Hi, I’m Andrew. I’m addicted to the inner editor. Another was of saying this is that I’m a perfectionist. Unfortunately, I have no sobriety. As I thought about it, the way that makes the most sense in measuring sobriety is by the number of day I’m able to get work done. I don’t know, maybe it makes better sense to measure antisobriety which for me is two weeks. Please don’t applaud, for I’m talking antisobriety, the time in which there is no progress on my work.
There is a misconception about perfectionism. Everyone who boasts about it is fooled by this misconception. Perfectionism is not where you do everything perfect which by the way nobody does. Rather perfectionism is an obsession or compulsive need for perfection that paralyzes our ability to be productive.

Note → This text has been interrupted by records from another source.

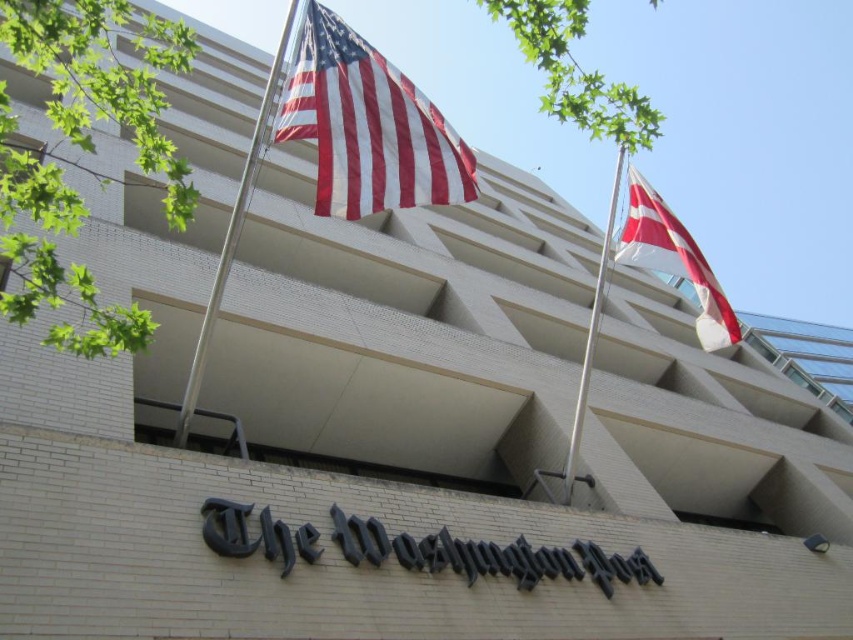 Question: Among these objects, which one is nearest to the camera?

Choices:
 (A) white cotton flag at upper right
 (B) metallic silver flag pole at upper center
 (C) red-white striped fabric flag at upper center

Answer: (C)

Question: Which object appears closest to the camera in this image?

Choices:
 (A) silver metallic flag pole at right
 (B) white cotton flag at upper right

Answer: (A)

Question: Is metallic silver flag pole at upper center bigger than silver metallic flag pole at right?

Choices:
 (A) yes
 (B) no

Answer: (B)

Question: Can you confirm if white cotton flag at upper right is thinner than silver metallic flag pole at right?

Choices:
 (A) no
 (B) yes

Answer: (A)

Question: Can you confirm if red-white striped fabric flag at upper center is thinner than silver metallic flag pole at right?

Choices:
 (A) no
 (B) yes

Answer: (B)

Question: Estimate the real-world distances between objects in this image. Which object is closer to the white cotton flag at upper right?

Choices:
 (A) red-white striped fabric flag at upper center
 (B) metallic silver flag pole at upper center

Answer: (A) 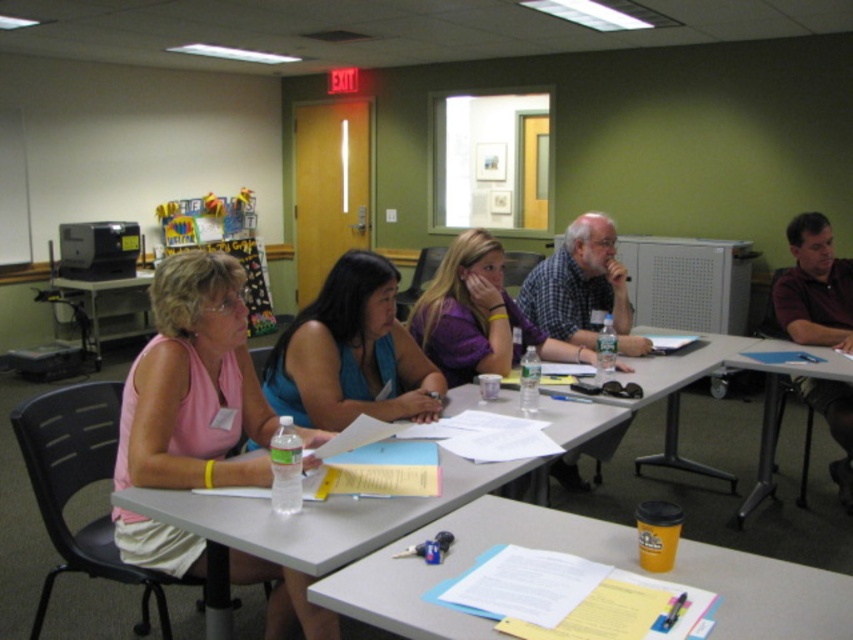 Question: Is metallic gray table at lower right to the left of white matte bulletin board at upper left from the viewer's perspective?

Choices:
 (A) no
 (B) yes

Answer: (A)

Question: Which of these objects is positioned closest to the purple fabric shirt at center?

Choices:
 (A) matte plastic table at center
 (B) white matte bulletin board at upper left

Answer: (A)

Question: Among these objects, which one is farthest from the camera?

Choices:
 (A) purple fabric shirt at center
 (B) pink fabric shirt at left

Answer: (A)

Question: Is gray plastic table at center positioned before purple fabric shirt at center?

Choices:
 (A) yes
 (B) no

Answer: (A)

Question: Among these objects, which one is nearest to the camera?

Choices:
 (A) matte plastic table at center
 (B) purple fabric shirt at center
 (C) white matte bulletin board at upper left

Answer: (B)

Question: From the image, what is the correct spatial relationship of gray plastic table at center in relation to dark brown shirt at right?

Choices:
 (A) right
 (B) left

Answer: (B)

That’s what I’m dealing with right now. This is the iron curtain currently standing in my way to get some work done on my beloved second novel, the true milestone of real authors. I would like to thank the podcast writing excuses episode 5.29 (no, I’m endorsing anything) of reminding me of what the problem actually is. I need to remember that the first draft is about discovering the story, who my characters are, and just overall figuring out what it is I’m doing with it.

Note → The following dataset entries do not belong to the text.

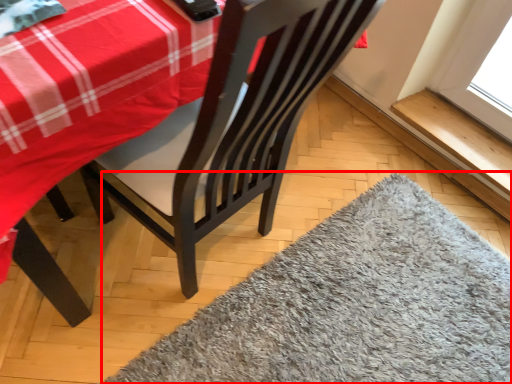 Question: From the image, what is the correct spatial relationship of mat (annotated by the red box) in relation to window sill?

Choices:
 (A) left
 (B) right

Answer: (A) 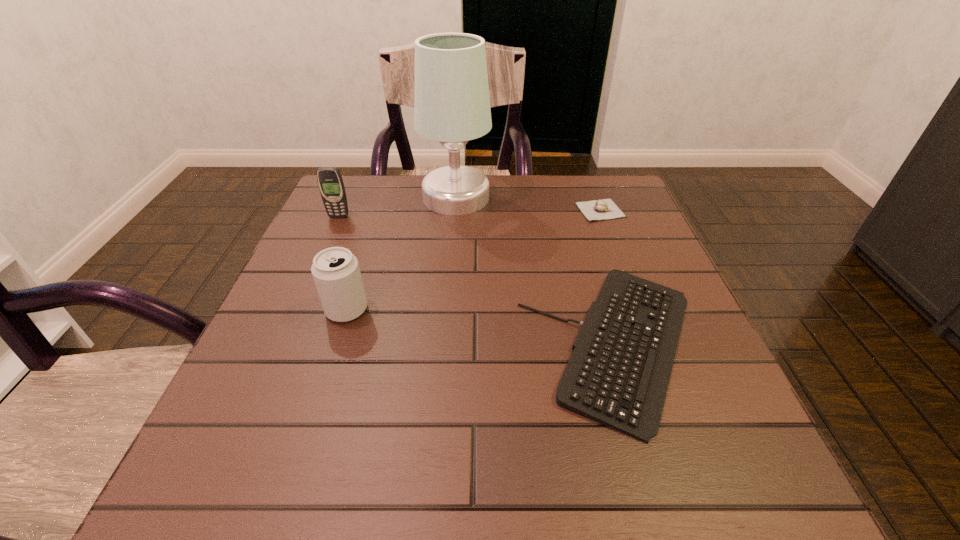 Where is `vacant space at the far edge of the desktop`? vacant space at the far edge of the desktop is located at coordinates (413, 217).

I want to click on free point at the left edge, so click(279, 420).

The height and width of the screenshot is (540, 960). I want to click on free location at the right edge, so click(x=633, y=228).

Where is `free space at the far left corner of the desktop`? free space at the far left corner of the desktop is located at coordinates (392, 181).

Locate an element on the screen. The height and width of the screenshot is (540, 960). empty space between the can and the computer keyboard is located at coordinates (481, 327).

You are a GUI agent. You are given a task and a screenshot of the screen. Output one action in this format:
    pyautogui.click(x=<x>, y=<y>)
    Task: Click on the unoccupied position between the tallest object and the garlic
    The height and width of the screenshot is (540, 960).
    Given the screenshot: What is the action you would take?
    pyautogui.click(x=528, y=204)

At what (x,y) coordinates should I click in order to perform the action: click on unoccupied area between the can and the second shortest object. Please return your answer as a coordinate pair (x, y). The width and height of the screenshot is (960, 540). Looking at the image, I should click on (473, 260).

Locate an element on the screen. free space between the leftmost object and the tallest object is located at coordinates (397, 207).

You are a GUI agent. You are given a task and a screenshot of the screen. Output one action in this format:
    pyautogui.click(x=<x>, y=<y>)
    Task: Click on the free space between the fourth tallest object and the lampshade
    
    Given the screenshot: What is the action you would take?
    pyautogui.click(x=528, y=204)

Where is `vacant area that lies between the garlic and the second object from left to right`? The image size is (960, 540). vacant area that lies between the garlic and the second object from left to right is located at coordinates (473, 260). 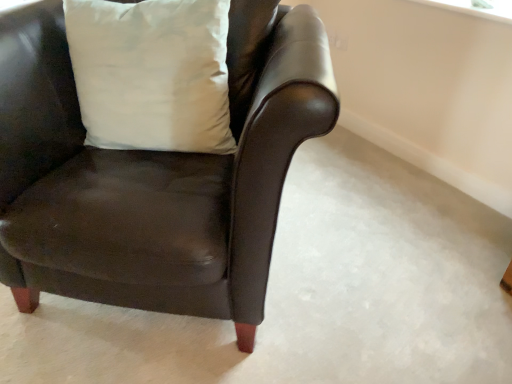 What is the approximate height of white matte pillow at upper left?

19.04 inches.

Where is `white matte pillow at upper left`? This screenshot has height=384, width=512. white matte pillow at upper left is located at coordinates (152, 74).

This screenshot has height=384, width=512. Describe the element at coordinates (152, 74) in the screenshot. I see `white matte pillow at upper left` at that location.

This screenshot has height=384, width=512. Describe the element at coordinates (154, 176) in the screenshot. I see `matte black armchair at center` at that location.

This screenshot has width=512, height=384. In order to click on matte black armchair at center in this screenshot , I will do `click(154, 176)`.

In the scene shown: Measure the distance between matte black armchair at center and camera.

matte black armchair at center is 32.54 inches away from camera.

Find the location of a particular element. This screenshot has height=384, width=512. white matte pillow at upper left is located at coordinates (152, 74).

Considering the positions of objects white matte pillow at upper left and matte black armchair at center in the image provided, who is more to the left, white matte pillow at upper left or matte black armchair at center?

white matte pillow at upper left.

Considering their positions, is white matte pillow at upper left located in front of or behind matte black armchair at center?

Visually, white matte pillow at upper left is located behind matte black armchair at center.

Is point (169, 70) behind point (284, 114)?

Yes, point (169, 70) is behind point (284, 114).

In the scene shown: From the image's perspective, relative to matte black armchair at center, is white matte pillow at upper left above or below?

white matte pillow at upper left is situated higher than matte black armchair at center in the image.

From a real-world perspective, does white matte pillow at upper left stand above matte black armchair at center?

Indeed, from a real-world perspective, white matte pillow at upper left stands above matte black armchair at center.

Does white matte pillow at upper left have a greater width compared to matte black armchair at center?

Incorrect, the width of white matte pillow at upper left does not surpass that of matte black armchair at center.

Consider the image. Considering the relative sizes of white matte pillow at upper left and matte black armchair at center in the image provided, is white matte pillow at upper left taller than matte black armchair at center?

No.

Between white matte pillow at upper left and matte black armchair at center, which one has larger size?

matte black armchair at center.

Is white matte pillow at upper left outside of matte black armchair at center?

No, white matte pillow at upper left is not entirely external to matte black armchair at center.

Is white matte pillow at upper left not close to matte black armchair at center?

No.

Is white matte pillow at upper left aimed at matte black armchair at center?

A: Yes, white matte pillow at upper left is oriented towards matte black armchair at center.

Measure the distance from white matte pillow at upper left to matte black armchair at center.

8.33 inches.

The height and width of the screenshot is (384, 512). What are the coordinates of `pillow located above the matte black armchair at center (from the image's perspective)` in the screenshot? It's located at (152, 74).

Considering the relative positions of matte black armchair at center and white matte pillow at upper left in the image provided, is matte black armchair at center to the left of white matte pillow at upper left from the viewer's perspective?

Incorrect, matte black armchair at center is not on the left side of white matte pillow at upper left.

Does matte black armchair at center come in front of white matte pillow at upper left?

Yes, the depth of matte black armchair at center is less than that of white matte pillow at upper left.

Between point (48, 287) and point (109, 146), which one is positioned in front?

Point (48, 287)

From the image's perspective, between matte black armchair at center and white matte pillow at upper left, which one is located above?

white matte pillow at upper left.

From a real-world perspective, between matte black armchair at center and white matte pillow at upper left, who is vertically lower?

matte black armchair at center is physically lower.

Can you confirm if matte black armchair at center is wider than white matte pillow at upper left?

Indeed, matte black armchair at center has a greater width compared to white matte pillow at upper left.

Who is taller, matte black armchair at center or white matte pillow at upper left?

matte black armchair at center is taller.

Who is smaller, matte black armchair at center or white matte pillow at upper left?

Smaller between the two is white matte pillow at upper left.

Is white matte pillow at upper left completely or partially inside matte black armchair at center?

Yes, white matte pillow at upper left can be found within matte black armchair at center.

Is matte black armchair at center next to white matte pillow at upper left and touching it?

No, matte black armchair at center is not beside white matte pillow at upper left.

Is matte black armchair at center oriented away from white matte pillow at upper left?

Yes.

How different are the orientations of matte black armchair at center and white matte pillow at upper left in degrees?

The angular difference between matte black armchair at center and white matte pillow at upper left is 6.99e-05 degrees.

Locate an element on the screen. The height and width of the screenshot is (384, 512). pillow to the left of matte black armchair at center is located at coordinates (152, 74).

In my case, is Monster Inside Him about extra terrestrials or is it about descendants of Frankenstein’s monster? That’s two completely different stories. Does it make sense for me to get caught up in perfecting the structure of my sentences when I’m still figuring out macro details on that high of a level?
Therefore, for the sake of completing an actual first draft, perhaps I will periodically report on how much sobriety I have from the inner editor or in other words how little antisobriety I have from get actual work done.
After all, things must be done in order. Step one, get something written (go ahead and throw up on the page for it will be cleaned up later).
Step two, is what writing excuses episode 5.29 calls triage editing which is where you are making sense of what you up chucked (that’s the explanation in my own words continuing with the throwing up analogy). What goes, what stays, what needs to be added, or rearranged in order for the story you figured out in step one to make sense?
Then basically you zero in on smaller and smaller issues. I don’t know why I’m saying ‘you’ when I’m actually talking about myself.
I always liked the analogy of the painter that places his painting above his fireplace and steps back and looks at it. He notices a problem with it that is jarring. So he takes it back down and fixes it. He puts it back up above his fireplace and notices another jarring problem. He keeps repeating this process. What he finds is by taking care of the bigger issues, it is more apparent how to deal with the smaller ones. What he fixes is more and more refined until, he gets to the point where he is satisfied.
Of course, in the case of an author, the work is not ready to be publishes until others, rather it be those amateur or professional (I would submit both is preferrable, but take opinions of first with greater grain of salt) critique and edit the work. But again, I must not, I absolute cannot forget that I’m only on step one of the process, so inner editor, why don’t you hit the road.